The task: What you return should be the full listing, word for word, without a single image.

Materials provided:
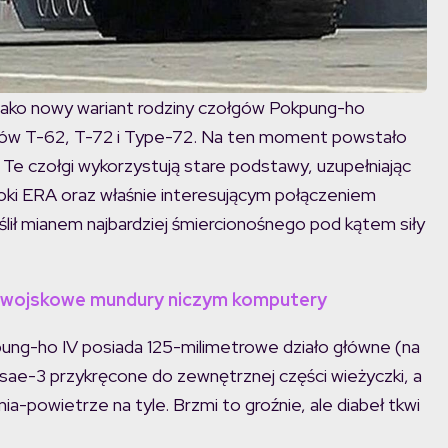
jako nowy wariant rodziny czołgów Pokpung-ho
łgów T-62, T-72 i Type-72. Na ten moment powstało
 Te czołgi wykorzystują stare podstawy, uzupełniając
i ERA oraz właśnie interesującym połączeniem
ślił mianem najbardziej śmiercionośnego pod kątem siły
li wojskowe mundury niczym komputery
pung-ho IV posiada 125-milimetrowe działo główne (na
lsae-3 przykręcone do zewnętrznej części wieżyczki, a
-powietrze na tyle. Brzmi to groźnie, ale diabeł tkwi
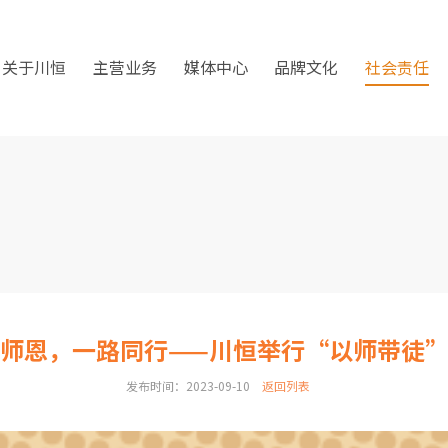
关于川恒
主营业务
媒体中心
品牌文化
社会责任
师恩，一路同行——川恒举行“以师带徒
发布时间：2023-09-10
返回列表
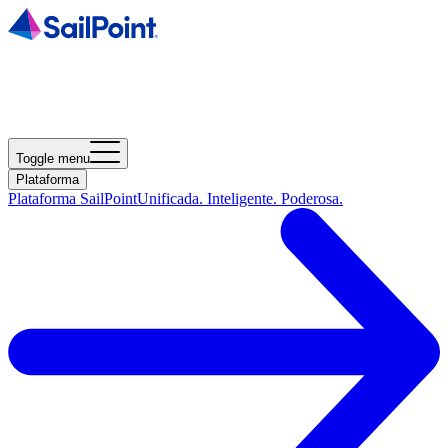
Toggle menu
Plataforma
Plataforma SailPoint
Unificada. Inteligente. Poderosa.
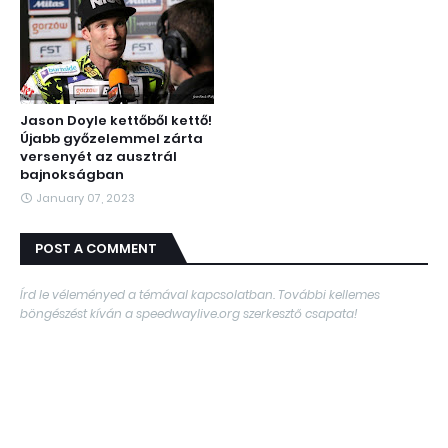
Jason Doyle kettőből kettő!
Újabb győzelemmel zárta
versenyét az ausztrál
bajnokságban
January 07, 2023
POST A COMMENT
Írd le véleményed a témával kapcsolatban. További kellemes
böngészést kíván a speedwaylive.org szerkesztő csapata!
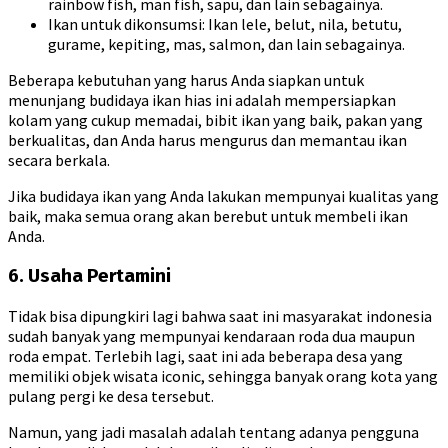
rainbow fish, man fish, sapu, dan lain sebagainya.
Ikan untuk dikonsumsi: Ikan lele, belut, nila, betutu,
gurame, kepiting, mas, salmon, dan lain sebagainya.
Beberapa kebutuhan yang harus Anda siapkan untuk
menunjang budidaya ikan hias ini adalah mempersiapkan
kolam yang cukup memadai, bibit ikan yang baik, pakan yang
berkualitas, dan Anda harus mengurus dan memantau ikan
secara berkala.
Jika budidaya ikan yang Anda lakukan mempunyai kualitas yang
baik, maka semua orang akan berebut untuk membeli ikan
Anda.
6. Usaha Pertamini
Tidak bisa dipungkiri lagi bahwa saat ini masyarakat indonesia
sudah banyak yang mempunyai kendaraan roda dua maupun
roda empat. Terlebih lagi, saat ini ada beberapa desa yang
memiliki objek wisata iconic, sehingga banyak orang kota yang
pulang pergi ke desa tersebut.
Namun, yang jadi masalah adalah tentang adanya pengguna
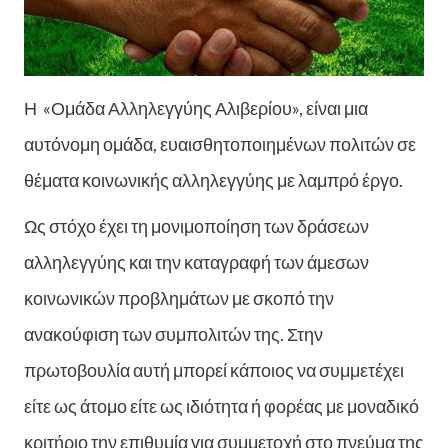
Η «Ομάδα Αλληλεγγύης Αλιβερίου», είναι μια
αυτόνομη ομάδα, ευαισθητοποιημένων πολιτών σε
θέματα κοινωνικής αλληλεγγύης με λαμπρό έργο.
Ως στόχο έχει τη μονιμοποίηση των δράσεων
αλληλεγγύης και την καταγραφή των άμεσων
κοινωνικών προβλημάτων με σκοπό την
ανακούφιση των συμπολιτών της. Στην
πρωτοβουλία αυτή μπορεί κάποιος να συμμετέχει
είτε ως άτομο είτε ως ιδιότητα ή φορέας με μοναδικό
κριτήριο την επιθυμία για συμμετοχή στο πνεύμα της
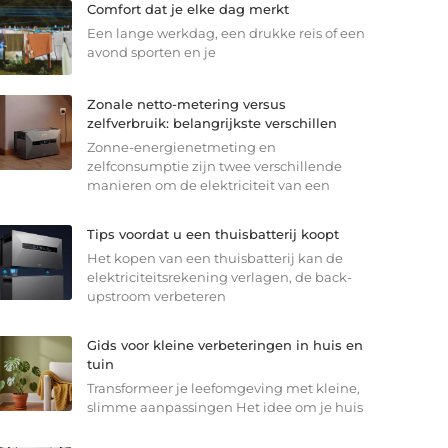
Comfort dat je elke dag merkt
Een lange werkdag, een drukke reis of een
avond sporten en je
Zonale netto-metering versus
zelfverbruik: belangrijkste verschillen
Zonne-energienetmeting en
zelfconsumptie zijn twee verschillende
manieren om de elektriciteit van een
Tips voordat u een thuisbatterij koopt
Het kopen van een thuisbatterij kan de
elektriciteitsrekening verlagen, de back-
upstroom verbeteren
Gids voor kleine verbeteringen in huis en
tuin
Transformeer je leefomgeving met kleine,
slimme aanpassingen Het idee om je huis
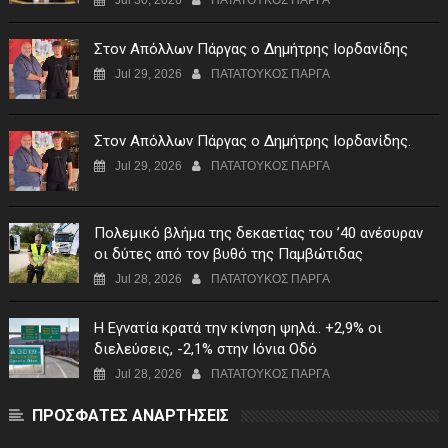
Στον Απόλλων Πάργας ο Δημήτρης Ιορδανίδης
Jul 29, 2026
ΠΑΤΑΤΟΥΚΟΣ ΠΑΡΓΑ
Στον Απόλλων Πάργας ο Δημήτρης Ιορδανίδης.
Jul 29, 2026
ΠΑΤΑΤΟΥΚΟΣ ΠΑΡΓΑ
Πολεμικό βλήμα της δεκαετίας του ’40 ανέσυραν
οι δύτες από τον βυθό της Παμβώτιδας
Jul 28, 2026
ΠΑΤΑΤΟΥΚΟΣ ΠΑΡΓΑ
Η Εγνατία κρατά την κίνηση ψηλά.. +2,9% οι
διελεύσεις, -2,1% στην Ιόνια Οδό
Jul 28, 2026
ΠΑΤΑΤΟΥΚΟΣ ΠΑΡΓΑ
ΠΡΟΣΦΑΤΕΣ ΑΝΑΡΤΗΣΕΙΣ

Output of the task:
jako nowy wariant rodziny czołgów Pokpung-ho
łgów T-62, T-72 i Type-72. Na ten moment powstało
 Te czołgi wykorzystują stare podstawy, uzupełniając
i ERA oraz właśnie interesującym połączeniem
ślił mianem najbardziej śmiercionośnego pod kątem siły
li wojskowe mundury niczym komputery
pung-ho IV posiada 125-milimetrowe działo główne (na
lsae-3 przykręcone do zewnętrznej części wieżyczki, a
-powietrze na tyle. Brzmi to groźnie, ale diabeł tkwi
关于川恒
主营业务
媒体中心
品牌文化
社会责任
师恩，一路同行——川恒举行“以师带徒
发布时间：2023-09-10
返回列表
Toggle menu
Plataforma
Plataforma SailPoint
Unificada. Inteligente. Poderosa.
Jason Doyle kettőből kettő!
Újabb győzelemmel zárta
versenyét az ausztrál
bajnokságban
January 07, 2023
POST A COMMENT
Írd le véleményed a témával kapcsolatban. További kellemes
böngészést kíván a speedwaylive.org szerkesztő csapata!
rainbow fish, man fish, sapu, dan lain sebagainya.
Ikan untuk dikonsumsi: Ikan lele, belut, nila, betutu,
gurame, kepiting, mas, salmon, dan lain sebagainya.
Beberapa kebutuhan yang harus Anda siapkan untuk
menunjang budidaya ikan hias ini adalah mempersiapkan
kolam yang cukup memadai, bibit ikan yang baik, pakan yang
berkualitas, dan Anda harus mengurus dan memantau ikan
secara berkala.
Jika budidaya ikan yang Anda lakukan mempunyai kualitas yang
baik, maka semua orang akan berebut untuk membeli ikan
Anda.
6. Usaha Pertamini
Tidak bisa dipungkiri lagi bahwa saat ini masyarakat indonesia
sudah banyak yang mempunyai kendaraan roda dua maupun
roda empat. Terlebih lagi, saat ini ada beberapa desa yang
memiliki objek wisata iconic, sehingga banyak orang kota yang
pulang pergi ke desa tersebut.
Namun, yang jadi masalah adalah tentang adanya pengguna
Η «Ομάδα Αλληλεγγύης Αλιβερίου», είναι μια
αυτόνομη ομάδα, ευαισθητοποιημένων πολιτών σε
θέματα κοινωνικής αλληλεγγύης με λαμπρό έργο.
Ως στόχο έχει τη μονιμοποίηση των δράσεων
αλληλεγγύης και την καταγραφή των άμεσων
κοινωνικών προβλημάτων με σκοπό την
ανακούφιση των συμπολιτών της. Στην
πρωτοβουλία αυτή μπορεί κάποιος να συμμετέχει
είτε ως άτομο είτε ως ιδιότητα ή φορέας με μοναδικό
κριτήριο την επιθυμία για συμμετοχή στο πνεύμα της
Comfort dat je elke dag merkt
Een lange werkdag, een drukke reis of een
avond sporten en je
Zonale netto-metering versus
zelfverbruik: belangrijkste verschillen
Zonne-energienetmeting en
zelfconsumptie zijn twee verschillende
manieren om de elektriciteit van een
Tips voordat u een thuisbatterij koopt
Het kopen van een thuisbatterij kan de
elektriciteitsrekening verlagen, de back-
upstroom verbeteren
Gids voor kleine verbeteringen in huis en
tuin
Transformeer je leefomgeving met kleine,
slimme aanpassingen Het idee om je huis
Στον Απόλλων Πάργας ο Δημήτρης Ιορδανίδης
Jul 29, 2026
ΠΑΤΑΤΟΥΚΟΣ ΠΑΡΓΑ
Στον Απόλλων Πάργας ο Δημήτρης Ιορδανίδης.
Jul 29, 2026
ΠΑΤΑΤΟΥΚΟΣ ΠΑΡΓΑ
Πολεμικό βλήμα της δεκαετίας του ’40 ανέσυραν
οι δύτες από τον βυθό της Παμβώτιδας
Jul 28, 2026
ΠΑΤΑΤΟΥΚΟΣ ΠΑΡΓΑ
Η Εγνατία κρατά την κίνηση ψηλά.. +2,9% οι
διελεύσεις, -2,1% στην Ιόνια Οδό
Jul 28, 2026
ΠΑΤΑΤΟΥΚΟΣ ΠΑΡΓΑ
ΠΡΟΣΦΑΤΕΣ ΑΝΑΡΤΗΣΕΙΣ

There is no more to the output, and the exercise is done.